---------- ENTRIES PROVIDED ----------

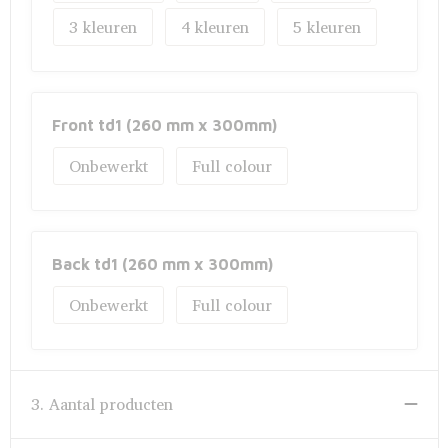
3
4
5
Front td1 (260 mm x 300mm)
Onbewerkt
Full colour
Back td1 (260 mm x 300mm)
Onbewerkt
Full colour
3. Aantal producten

----------

*TO DO*:
All entries need repeating exactly, but without the pictures.

*RESPONSE BELOW*:
3
4
5
Front td1 (260 mm x 300mm)
Onbewerkt
Full colour
Back td1 (260 mm x 300mm)
Onbewerkt
Full colour
3. Aantal producten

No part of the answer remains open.